%%
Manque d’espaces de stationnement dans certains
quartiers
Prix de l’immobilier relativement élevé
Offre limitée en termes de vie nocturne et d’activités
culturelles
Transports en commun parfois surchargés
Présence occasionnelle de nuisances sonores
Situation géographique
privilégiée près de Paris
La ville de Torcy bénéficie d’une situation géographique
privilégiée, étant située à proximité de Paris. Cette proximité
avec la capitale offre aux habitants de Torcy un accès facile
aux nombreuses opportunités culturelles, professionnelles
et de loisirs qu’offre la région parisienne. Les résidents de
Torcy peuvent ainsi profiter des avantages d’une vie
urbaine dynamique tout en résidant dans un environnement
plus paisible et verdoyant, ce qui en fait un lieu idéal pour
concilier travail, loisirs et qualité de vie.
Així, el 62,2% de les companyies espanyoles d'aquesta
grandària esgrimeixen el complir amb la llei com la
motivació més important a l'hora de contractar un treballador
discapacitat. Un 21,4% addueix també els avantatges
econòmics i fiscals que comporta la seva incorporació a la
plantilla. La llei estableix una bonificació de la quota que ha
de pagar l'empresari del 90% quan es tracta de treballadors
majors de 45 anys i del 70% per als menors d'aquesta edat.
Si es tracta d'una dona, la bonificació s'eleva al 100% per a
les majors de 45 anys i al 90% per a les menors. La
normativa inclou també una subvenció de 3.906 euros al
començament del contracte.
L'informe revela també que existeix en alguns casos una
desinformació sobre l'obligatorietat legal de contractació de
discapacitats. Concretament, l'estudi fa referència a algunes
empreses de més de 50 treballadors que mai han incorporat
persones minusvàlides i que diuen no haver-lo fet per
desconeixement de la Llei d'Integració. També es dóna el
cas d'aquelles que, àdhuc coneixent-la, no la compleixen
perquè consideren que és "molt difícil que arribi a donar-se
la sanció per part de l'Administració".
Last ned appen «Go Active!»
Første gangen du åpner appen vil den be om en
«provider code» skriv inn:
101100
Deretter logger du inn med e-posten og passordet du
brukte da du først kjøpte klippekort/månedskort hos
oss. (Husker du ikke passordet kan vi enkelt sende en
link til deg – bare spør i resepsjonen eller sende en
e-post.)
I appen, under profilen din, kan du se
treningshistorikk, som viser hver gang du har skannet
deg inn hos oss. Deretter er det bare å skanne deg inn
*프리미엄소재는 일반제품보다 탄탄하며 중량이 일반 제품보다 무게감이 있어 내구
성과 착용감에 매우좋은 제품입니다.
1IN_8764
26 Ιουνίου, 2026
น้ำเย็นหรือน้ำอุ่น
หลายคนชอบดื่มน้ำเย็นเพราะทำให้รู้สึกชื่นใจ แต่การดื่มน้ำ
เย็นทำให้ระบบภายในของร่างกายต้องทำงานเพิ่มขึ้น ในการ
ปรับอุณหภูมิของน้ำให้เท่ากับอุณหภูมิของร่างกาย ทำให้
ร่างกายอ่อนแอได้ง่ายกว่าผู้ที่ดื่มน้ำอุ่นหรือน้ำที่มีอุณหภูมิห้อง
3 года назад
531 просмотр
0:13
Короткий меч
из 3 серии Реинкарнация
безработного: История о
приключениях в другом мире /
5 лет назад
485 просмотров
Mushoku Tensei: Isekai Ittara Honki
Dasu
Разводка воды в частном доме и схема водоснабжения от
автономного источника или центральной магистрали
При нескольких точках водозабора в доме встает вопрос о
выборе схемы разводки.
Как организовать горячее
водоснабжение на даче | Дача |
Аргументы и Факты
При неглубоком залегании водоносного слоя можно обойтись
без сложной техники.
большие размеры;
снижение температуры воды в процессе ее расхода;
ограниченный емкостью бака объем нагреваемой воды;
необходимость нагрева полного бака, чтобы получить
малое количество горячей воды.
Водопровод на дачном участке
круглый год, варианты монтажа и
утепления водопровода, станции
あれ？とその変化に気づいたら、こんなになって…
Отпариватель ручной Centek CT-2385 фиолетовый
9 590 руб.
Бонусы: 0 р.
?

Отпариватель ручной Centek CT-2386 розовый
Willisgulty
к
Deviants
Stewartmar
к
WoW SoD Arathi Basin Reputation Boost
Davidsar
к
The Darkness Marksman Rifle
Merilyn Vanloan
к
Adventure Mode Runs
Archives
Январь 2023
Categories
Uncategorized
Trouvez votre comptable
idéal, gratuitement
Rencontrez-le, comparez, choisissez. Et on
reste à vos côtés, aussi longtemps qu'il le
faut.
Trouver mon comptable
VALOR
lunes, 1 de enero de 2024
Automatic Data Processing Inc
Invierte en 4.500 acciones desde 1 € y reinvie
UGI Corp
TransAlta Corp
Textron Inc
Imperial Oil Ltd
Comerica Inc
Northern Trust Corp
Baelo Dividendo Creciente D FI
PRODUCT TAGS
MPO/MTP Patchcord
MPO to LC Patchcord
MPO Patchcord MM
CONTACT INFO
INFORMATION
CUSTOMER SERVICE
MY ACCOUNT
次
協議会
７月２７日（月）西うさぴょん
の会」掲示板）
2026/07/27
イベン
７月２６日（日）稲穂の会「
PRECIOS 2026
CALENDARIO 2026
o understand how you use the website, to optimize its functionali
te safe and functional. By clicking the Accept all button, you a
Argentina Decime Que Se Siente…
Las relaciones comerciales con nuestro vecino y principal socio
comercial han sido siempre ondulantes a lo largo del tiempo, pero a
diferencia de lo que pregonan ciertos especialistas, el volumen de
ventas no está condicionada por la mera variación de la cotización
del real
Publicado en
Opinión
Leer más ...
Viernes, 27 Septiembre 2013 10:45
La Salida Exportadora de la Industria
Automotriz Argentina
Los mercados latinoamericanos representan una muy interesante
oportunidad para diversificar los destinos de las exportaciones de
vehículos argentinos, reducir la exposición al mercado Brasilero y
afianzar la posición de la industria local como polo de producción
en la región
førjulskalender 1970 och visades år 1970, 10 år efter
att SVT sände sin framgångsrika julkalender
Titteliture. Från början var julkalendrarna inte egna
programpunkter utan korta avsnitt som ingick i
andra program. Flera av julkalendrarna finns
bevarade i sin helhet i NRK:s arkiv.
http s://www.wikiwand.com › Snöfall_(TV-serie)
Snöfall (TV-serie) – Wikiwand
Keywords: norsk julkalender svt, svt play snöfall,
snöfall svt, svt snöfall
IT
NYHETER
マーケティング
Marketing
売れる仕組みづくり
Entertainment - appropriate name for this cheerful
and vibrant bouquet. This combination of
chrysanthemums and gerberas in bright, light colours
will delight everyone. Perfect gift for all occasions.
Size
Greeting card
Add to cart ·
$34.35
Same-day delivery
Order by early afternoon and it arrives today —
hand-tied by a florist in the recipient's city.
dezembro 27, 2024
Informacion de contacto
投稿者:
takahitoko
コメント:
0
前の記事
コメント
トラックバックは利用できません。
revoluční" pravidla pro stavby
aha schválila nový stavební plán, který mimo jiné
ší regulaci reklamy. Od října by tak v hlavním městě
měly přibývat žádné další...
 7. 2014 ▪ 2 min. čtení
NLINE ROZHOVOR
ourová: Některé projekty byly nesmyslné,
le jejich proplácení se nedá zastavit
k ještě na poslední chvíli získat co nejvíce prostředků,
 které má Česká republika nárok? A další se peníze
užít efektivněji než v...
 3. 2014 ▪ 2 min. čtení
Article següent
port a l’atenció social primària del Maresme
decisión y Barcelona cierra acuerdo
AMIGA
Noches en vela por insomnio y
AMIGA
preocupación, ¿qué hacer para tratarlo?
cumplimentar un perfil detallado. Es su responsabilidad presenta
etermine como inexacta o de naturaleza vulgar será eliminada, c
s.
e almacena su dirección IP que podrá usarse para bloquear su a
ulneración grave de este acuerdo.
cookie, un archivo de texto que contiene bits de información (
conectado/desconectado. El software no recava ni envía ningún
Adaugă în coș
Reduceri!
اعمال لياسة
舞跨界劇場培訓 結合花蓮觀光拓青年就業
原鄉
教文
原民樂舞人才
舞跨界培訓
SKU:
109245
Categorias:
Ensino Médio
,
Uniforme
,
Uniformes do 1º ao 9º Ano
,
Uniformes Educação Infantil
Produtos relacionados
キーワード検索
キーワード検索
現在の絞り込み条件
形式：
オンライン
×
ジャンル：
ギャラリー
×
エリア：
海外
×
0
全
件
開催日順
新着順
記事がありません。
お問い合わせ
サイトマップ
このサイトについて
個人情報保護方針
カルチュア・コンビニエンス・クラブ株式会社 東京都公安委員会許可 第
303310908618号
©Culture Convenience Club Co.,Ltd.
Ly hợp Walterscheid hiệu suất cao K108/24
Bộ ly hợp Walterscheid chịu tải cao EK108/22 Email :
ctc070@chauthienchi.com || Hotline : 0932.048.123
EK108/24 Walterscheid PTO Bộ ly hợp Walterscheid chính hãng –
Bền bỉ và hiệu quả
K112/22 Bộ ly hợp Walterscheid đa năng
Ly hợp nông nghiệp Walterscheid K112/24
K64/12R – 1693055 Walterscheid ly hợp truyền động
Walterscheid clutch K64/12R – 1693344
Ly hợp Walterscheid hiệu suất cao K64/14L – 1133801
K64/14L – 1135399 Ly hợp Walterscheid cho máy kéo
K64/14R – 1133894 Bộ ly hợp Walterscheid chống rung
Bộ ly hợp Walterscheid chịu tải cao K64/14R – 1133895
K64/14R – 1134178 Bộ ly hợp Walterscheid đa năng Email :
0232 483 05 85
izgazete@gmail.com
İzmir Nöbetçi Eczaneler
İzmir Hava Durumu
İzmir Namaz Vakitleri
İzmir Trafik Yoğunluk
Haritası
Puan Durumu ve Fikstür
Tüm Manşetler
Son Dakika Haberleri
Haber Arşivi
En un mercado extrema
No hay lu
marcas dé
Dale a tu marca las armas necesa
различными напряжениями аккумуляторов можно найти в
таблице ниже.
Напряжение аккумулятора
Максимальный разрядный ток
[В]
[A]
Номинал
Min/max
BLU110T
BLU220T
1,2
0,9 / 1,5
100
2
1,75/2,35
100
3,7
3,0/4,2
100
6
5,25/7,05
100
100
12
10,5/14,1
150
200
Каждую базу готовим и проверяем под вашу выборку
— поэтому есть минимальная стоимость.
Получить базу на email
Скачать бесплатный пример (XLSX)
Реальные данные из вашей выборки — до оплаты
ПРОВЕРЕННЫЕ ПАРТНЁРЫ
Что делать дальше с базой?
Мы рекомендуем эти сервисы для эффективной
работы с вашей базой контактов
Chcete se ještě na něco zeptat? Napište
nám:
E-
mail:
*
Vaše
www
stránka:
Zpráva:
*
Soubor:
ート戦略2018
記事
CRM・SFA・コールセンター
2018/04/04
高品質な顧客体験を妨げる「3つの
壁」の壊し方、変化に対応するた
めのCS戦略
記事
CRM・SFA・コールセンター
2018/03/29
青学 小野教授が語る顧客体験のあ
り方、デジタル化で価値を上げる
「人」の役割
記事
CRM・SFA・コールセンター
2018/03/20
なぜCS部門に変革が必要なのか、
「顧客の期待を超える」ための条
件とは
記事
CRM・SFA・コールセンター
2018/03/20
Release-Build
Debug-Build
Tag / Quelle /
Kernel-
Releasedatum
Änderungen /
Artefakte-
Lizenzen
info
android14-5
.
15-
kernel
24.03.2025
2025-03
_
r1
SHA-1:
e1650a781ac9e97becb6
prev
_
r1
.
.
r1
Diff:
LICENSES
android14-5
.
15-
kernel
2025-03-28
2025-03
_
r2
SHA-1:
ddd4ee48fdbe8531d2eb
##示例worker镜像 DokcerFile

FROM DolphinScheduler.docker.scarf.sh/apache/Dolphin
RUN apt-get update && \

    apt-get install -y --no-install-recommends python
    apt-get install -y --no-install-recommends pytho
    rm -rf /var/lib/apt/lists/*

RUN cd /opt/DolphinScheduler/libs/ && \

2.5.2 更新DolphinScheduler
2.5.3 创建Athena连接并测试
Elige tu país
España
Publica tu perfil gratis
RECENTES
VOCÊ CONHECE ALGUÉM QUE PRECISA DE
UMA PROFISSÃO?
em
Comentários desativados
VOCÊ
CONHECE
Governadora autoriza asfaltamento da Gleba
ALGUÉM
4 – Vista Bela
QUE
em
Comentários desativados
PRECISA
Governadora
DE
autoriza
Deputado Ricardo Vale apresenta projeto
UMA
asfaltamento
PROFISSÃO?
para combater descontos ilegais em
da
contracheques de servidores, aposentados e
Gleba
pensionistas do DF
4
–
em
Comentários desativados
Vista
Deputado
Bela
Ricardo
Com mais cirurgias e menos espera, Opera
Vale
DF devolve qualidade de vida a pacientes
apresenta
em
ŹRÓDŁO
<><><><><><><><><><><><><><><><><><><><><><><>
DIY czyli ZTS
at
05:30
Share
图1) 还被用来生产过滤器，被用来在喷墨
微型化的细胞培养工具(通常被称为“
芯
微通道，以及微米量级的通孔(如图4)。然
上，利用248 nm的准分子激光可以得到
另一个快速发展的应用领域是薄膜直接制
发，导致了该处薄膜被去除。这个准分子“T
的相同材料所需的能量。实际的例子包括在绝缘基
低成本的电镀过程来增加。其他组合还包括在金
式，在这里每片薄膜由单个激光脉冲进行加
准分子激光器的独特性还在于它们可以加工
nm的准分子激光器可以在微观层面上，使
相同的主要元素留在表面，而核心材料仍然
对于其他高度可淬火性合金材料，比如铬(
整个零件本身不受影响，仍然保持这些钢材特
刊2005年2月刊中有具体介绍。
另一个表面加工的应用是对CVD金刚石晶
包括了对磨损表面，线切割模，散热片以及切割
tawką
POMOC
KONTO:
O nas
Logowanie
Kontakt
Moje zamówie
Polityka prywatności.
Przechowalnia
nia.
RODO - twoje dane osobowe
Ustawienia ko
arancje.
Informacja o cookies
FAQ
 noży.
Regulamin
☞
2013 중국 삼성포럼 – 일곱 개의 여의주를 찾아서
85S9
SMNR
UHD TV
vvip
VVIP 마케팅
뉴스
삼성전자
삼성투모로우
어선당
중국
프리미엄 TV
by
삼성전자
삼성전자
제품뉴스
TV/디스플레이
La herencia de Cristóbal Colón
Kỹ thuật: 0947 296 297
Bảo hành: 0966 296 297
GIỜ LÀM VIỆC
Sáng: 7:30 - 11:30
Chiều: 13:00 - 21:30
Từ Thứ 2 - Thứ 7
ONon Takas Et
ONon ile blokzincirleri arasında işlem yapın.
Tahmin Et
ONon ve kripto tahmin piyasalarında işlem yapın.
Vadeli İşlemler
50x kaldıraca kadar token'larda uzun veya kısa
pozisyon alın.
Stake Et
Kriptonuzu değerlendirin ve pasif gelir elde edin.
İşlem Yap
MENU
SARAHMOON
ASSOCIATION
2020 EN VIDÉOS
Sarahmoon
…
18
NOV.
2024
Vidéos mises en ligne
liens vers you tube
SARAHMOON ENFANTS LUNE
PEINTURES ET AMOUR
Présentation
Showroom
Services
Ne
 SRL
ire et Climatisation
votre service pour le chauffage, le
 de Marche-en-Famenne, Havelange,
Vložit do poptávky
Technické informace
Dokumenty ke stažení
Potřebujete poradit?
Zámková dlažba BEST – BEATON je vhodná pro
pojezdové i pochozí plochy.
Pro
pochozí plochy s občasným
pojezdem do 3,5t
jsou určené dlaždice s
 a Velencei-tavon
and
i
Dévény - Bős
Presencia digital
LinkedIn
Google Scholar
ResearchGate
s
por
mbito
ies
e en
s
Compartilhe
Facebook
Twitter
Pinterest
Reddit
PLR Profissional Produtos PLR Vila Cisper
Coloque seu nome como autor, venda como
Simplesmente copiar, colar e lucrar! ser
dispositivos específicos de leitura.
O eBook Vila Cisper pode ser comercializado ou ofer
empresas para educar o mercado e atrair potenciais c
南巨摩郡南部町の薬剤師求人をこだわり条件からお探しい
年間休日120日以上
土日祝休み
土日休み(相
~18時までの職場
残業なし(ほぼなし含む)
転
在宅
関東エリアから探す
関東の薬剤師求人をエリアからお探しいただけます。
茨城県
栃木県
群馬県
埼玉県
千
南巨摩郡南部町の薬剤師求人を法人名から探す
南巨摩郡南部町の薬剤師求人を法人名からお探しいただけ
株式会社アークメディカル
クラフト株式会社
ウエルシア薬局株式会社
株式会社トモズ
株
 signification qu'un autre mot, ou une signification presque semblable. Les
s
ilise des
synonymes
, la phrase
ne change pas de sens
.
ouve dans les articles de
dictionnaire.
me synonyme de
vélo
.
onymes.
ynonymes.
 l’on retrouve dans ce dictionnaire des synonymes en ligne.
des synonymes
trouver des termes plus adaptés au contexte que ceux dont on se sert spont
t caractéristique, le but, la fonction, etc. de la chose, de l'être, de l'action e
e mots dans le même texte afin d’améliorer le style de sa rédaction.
%%
● TO DO: For this exercise, output exactly the lines above from the line with "jsou určené dlaždice s" to the line with "Simplesmente copiar, colar e lucrar! ser", counting both, and leave out the rest.

● SOLUTION BELOW:
jsou určené dlaždice s
 a Velencei-tavon
and
i
Dévény - Bős
Presencia digital
LinkedIn
Google Scholar
ResearchGate
s
por
mbito
ies
e en
s
Compartilhe
Facebook
Twitter
Pinterest
Reddit
PLR Profissional Produtos PLR Vila Cisper
Coloque seu nome como autor, venda como
Simplesmente copiar, colar e lucrar! ser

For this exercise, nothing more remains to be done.